Task details: For the word "zelf", return each line of the data in which it occurs.

(Transcribed page contents)
++++

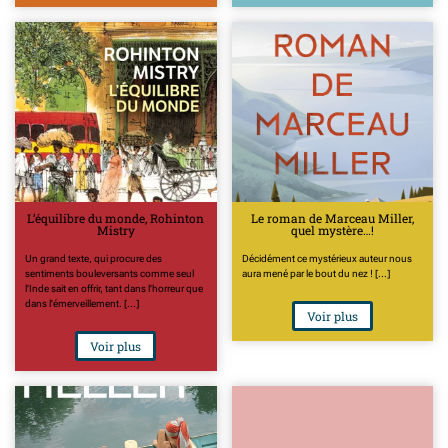
L’équilibre du monde, Rohinton
Le roman de Marceau Miller,
Mistry
quel mystère…!
Un grand texte, qui procure des
Décidément ce mystérieux auteur nous
sentiments bouleversants comme seul
aura mené par le bout du nez ! [...]
l'Inde sait en offrir, tant dans l'horreur que
dans l'émerveillement. [...]
Voir plus
Voir plus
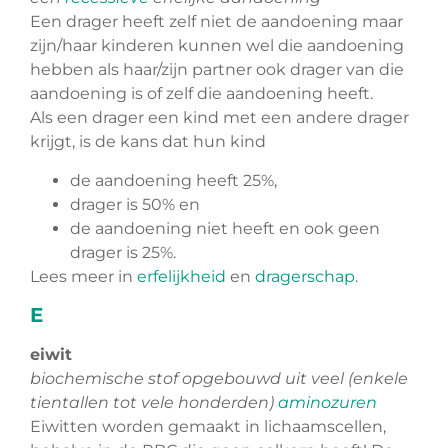
Een drager heeft zelf niet de aandoening maar
zijn/haar kinderen kunnen wel die aandoening
hebben als haar/zijn partner ook drager van die
aandoening is of zelf die aandoening heeft.
Als een drager een kind met een andere drager
krijgt, is de kans dat hun kind
de aandoening heeft 25%,
drager is 50% en
de aandoening niet heeft en ook geen
drager is 25%.
Lees meer in
erfelijkheid
en
dragerschap
.
E
eiwit
biochemische stof opgebouwd uit veel (enkele
tientallen tot vele honderden)
aminozuren
Eiwitten worden gemaakt in lichaamscellen,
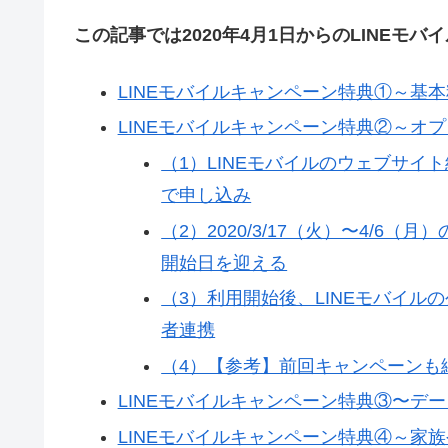
この記事では2020年4月1日からのLINEモ
LINEモバイルキャンペーン特典①～基
LINEモバイルキャンペーン特典②～オプ
（1）LINEモバイルのウェブサ
で申し込み
（2）2020/3/17（火）〜4/6（
開始日を迎える
（3）利用開始後、LINEモバイルの公式L
者連携
（4）【参考】前回キャンペーンも
LINEモバイルキャンペーン特典③〜デ
LINEモバイルキャンペーン特典④～家族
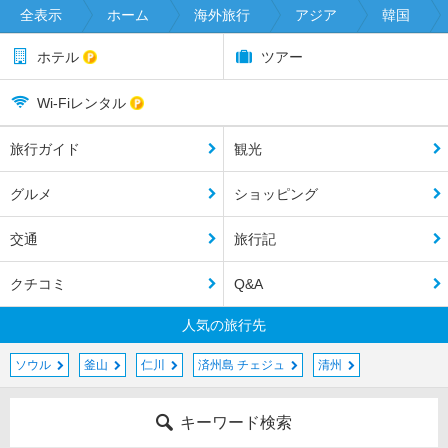
全表示
ホーム
海外旅行
アジア
韓国
ホテル
ツアー
Wi-Fiレンタル
旅行ガイド
観光
グルメ
ショッピング
交通
旅行記
クチコミ
Q&A
人気の旅行先
ソウル
釜山
仁川
済州島 チェジュ
清州
キーワード検索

++++

Answer below:
Een drager heeft zelf niet de aandoening maar
aandoening is of zelf die aandoening heeft.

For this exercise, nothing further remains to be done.